- What is needed: The full set of entries below, restated word for word and stripped of images, is the expected result.

- Data excerpts:
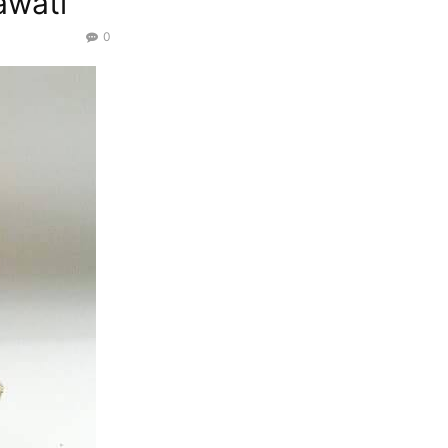
awati
0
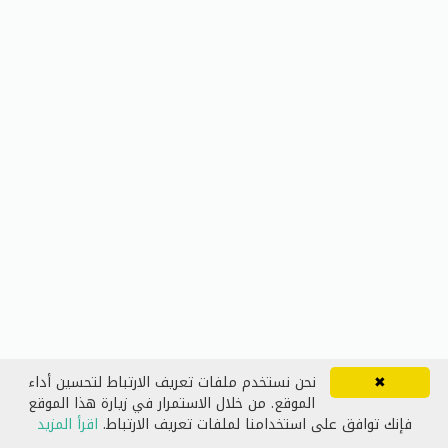
✖
نحن نستخدم ملفات تعريف الارتباط لتحسين أداء
الموقع. من خلال الاستمرار في زيارة هذا الموقع
فإنك توافق على استخدامنا لملفات تعريف الارتباط.
اقرأ المزيد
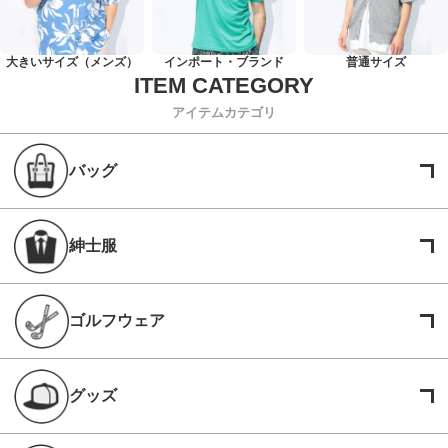
大きいサイズ（メンズ）
インポート・ブランド
普通サイズ
アイテムカテゴリ
バッグ
紳士服
ゴルフウェア
グッズ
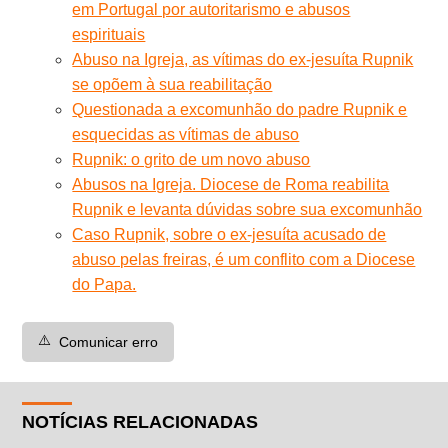
em Portugal por autoritarismo e abusos
espirituais
Abuso na Igreja, as vítimas do ex-jesuíta Rupnik
se opõem à sua reabilitação
Questionada a excomunhão do padre Rupnik e
esquecidas as vítimas de abuso
Rupnik: o grito de um novo abuso
Abusos na Igreja. Diocese de Roma reabilita
Rupnik e levanta dúvidas sobre sua excomunhão
Caso Rupnik, sobre o ex-jesuíta acusado de
abuso pelas freiras, é um conflito com a Diocese
do Papa.
⚠️
Comunicar erro
NOTÍCIAS RELACIONADAS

- Your response:
awati
0
✖
نحن نستخدم ملفات تعريف الارتباط لتحسين أداء
الموقع. من خلال الاستمرار في زيارة هذا الموقع
فإنك توافق على استخدامنا لملفات تعريف الارتباط.
اقرأ المزيد
大きいサイズ（メンズ）
インポート・ブランド
普通サイズ
アイテムカテゴリ
バッグ
紳士服
ゴルフウェア
グッズ
em Portugal por autoritarismo e abusos
espirituais
Abuso na Igreja, as vítimas do ex-jesuíta Rupnik
se opõem à sua reabilitação
Questionada a excomunhão do padre Rupnik e
esquecidas as vítimas de abuso
Rupnik: o grito de um novo abuso
Abusos na Igreja. Diocese de Roma reabilita
Rupnik e levanta dúvidas sobre sua excomunhão
Caso Rupnik, sobre o ex-jesuíta acusado de
abuso pelas freiras, é um conflito com a Diocese
do Papa.
⚠️
Comunicar erro
NOTÍCIAS RELACIONADAS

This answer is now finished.